Task instructions: If a record below holds a picture, drop the picture and restate everything else word for word.

── Listed entries ──

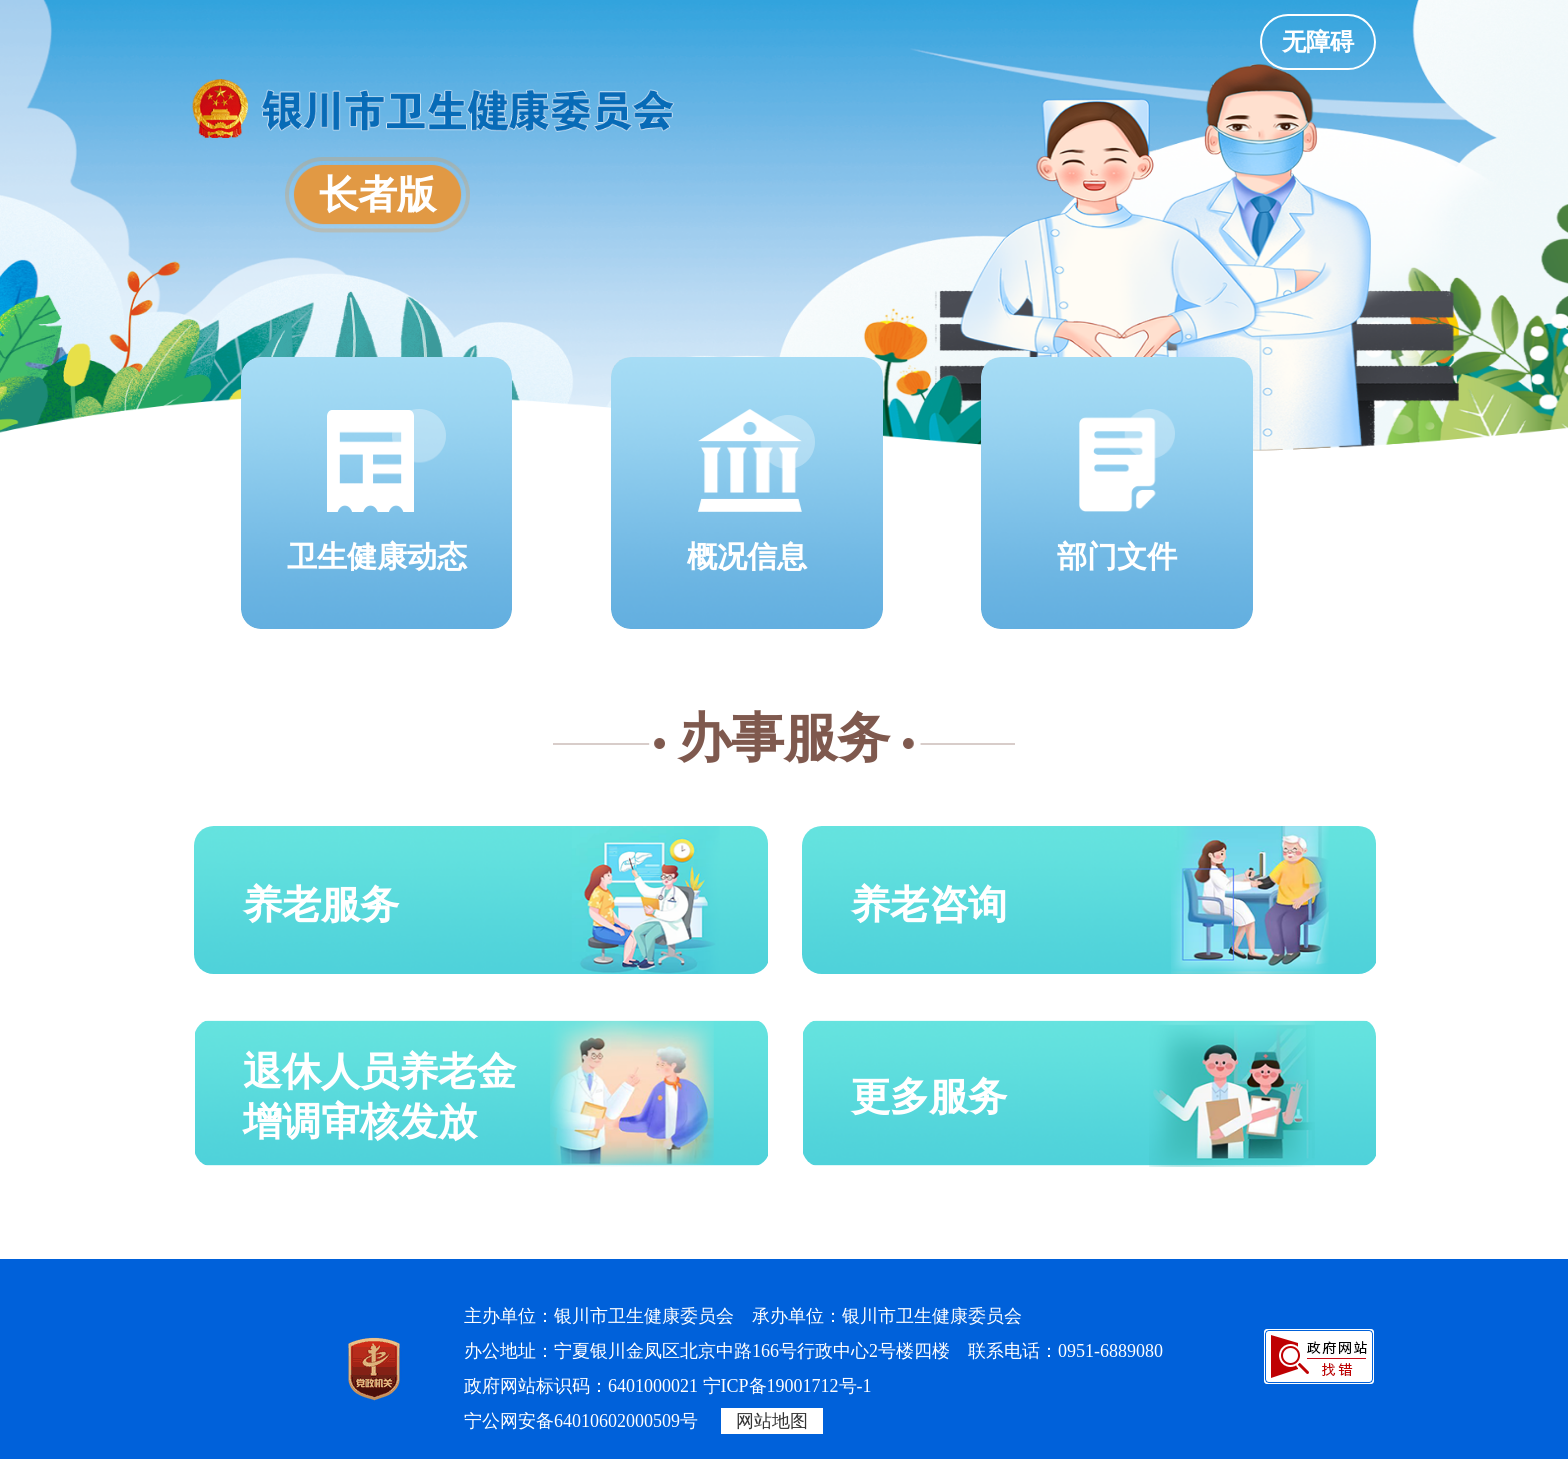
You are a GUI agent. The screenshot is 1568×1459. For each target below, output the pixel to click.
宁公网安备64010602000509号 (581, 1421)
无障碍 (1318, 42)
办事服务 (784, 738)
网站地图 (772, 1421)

───

Answer to the exercise:
You are a GUI agent. The screenshot is 1568×1459. For each target below, output the pixel to click.
宁公网安备64010602000509号 (581, 1421)
无障碍 (1318, 42)
办事服务 (784, 738)
网站地图 (772, 1421)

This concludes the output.